March Madness is about to get bigger. No surprise here. We have written and it has been reported for months, elsewhere, the NCAA men’s and women’s basketball tournaments were on the verge of expanding its field from 64 teams - not counting the First Four games that are played on the Tuesday and Wednesday before the tournament. Now it is about to become official. The tournament will expand to 76 teams.
Why now, you ask? Why tamper with a good thing? The answer is simple: money. It always comes down to money. There is more money to be made. It is no more complicated than that. And if you think it is otherwise, then check the story below.

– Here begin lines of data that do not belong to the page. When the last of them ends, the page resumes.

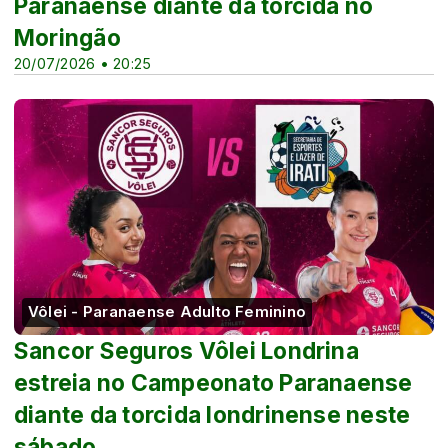
Paranaense diante da torcida no
Moringão
20/07/2026 • 20:25
Vôlei - Paranaense Adulto Feminino
Sancor Seguros Vôlei Londrina
estreia no Campeonato Paranaense
diante da torcida londrinense neste
sábado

May says more money is needed
Dusty May, the head coach of the national champion Michigan men’s basketball team tells Front Office Sports it will cost more than $10M for the Wolverines to make another title run next season. Think about that for just a moment. The days of going to school to get an education and augment it with participation in collegiate athletics are long gone. I am not being critical about the system, just making an observation.

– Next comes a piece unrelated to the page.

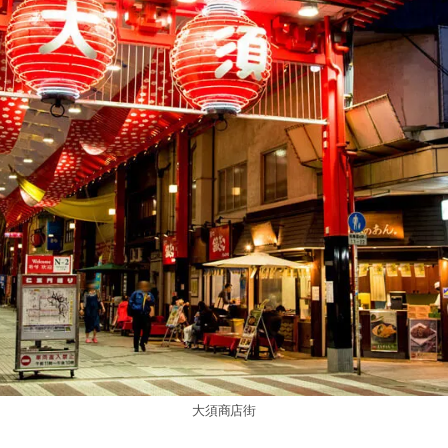
大須商店街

Anyway, with the NIL and revenue sharing, Michigan needed $10M to build this past season’s championship. Now it will need more. But May said it is all about return on investment and sinking more than $10M into making another national title run will bring more publicity to the school.

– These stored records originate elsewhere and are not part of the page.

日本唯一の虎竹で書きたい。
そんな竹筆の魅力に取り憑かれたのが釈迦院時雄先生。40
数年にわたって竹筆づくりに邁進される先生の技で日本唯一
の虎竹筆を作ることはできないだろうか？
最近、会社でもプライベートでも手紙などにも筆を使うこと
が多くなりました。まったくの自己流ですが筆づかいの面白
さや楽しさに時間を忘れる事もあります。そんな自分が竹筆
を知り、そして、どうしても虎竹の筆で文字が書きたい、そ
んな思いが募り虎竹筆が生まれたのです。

Well, he is right about outlaying that dough to try for another title, but I am thinking the football program has brought plenty of notoriety to Michigan over these past decades.
Don’t fret about the LIV golfers
The media is having a field day over the soon-to-be disbanded LIV Golf Tour. It’s all about the clicks remember. The announcement could come as soon as today that the Saudi-backed tour will pull the plug on its multi-billion-dollar investment into the entity that was created to challenge the staid, traditional PGA Tour. Once that happens, LIV will collapse.
But what will happen to the high profile players who took the money and abandoned the PGA, the media is screaming? Golf Digest is telling us it could be a challenge for these golfers who want back in, especially with 11 of those golfers suing the PGA Tour.
Far be it from me to criticize that august publication, but I do not think so. Yes, there will be some effort by the PGA to extract its pound of flesh, but believe me, the PGA Tour needs those high profile golfers, such as Bryson DeChambeau, Jon Rahm and the like, as much as they need the PGA Tour. The warring factions will come to an accommodation.
Meanwhile, you have to wonder if Brooks Koepka and Patrick Reed knew something was up, when they abandoned LIV and did their penance to return to the PGA. It is obvious they saw the handwriting on the wall. Fortunately, professional golf is about to become whole again - no pun intended - and that’s a good thing for all concerned.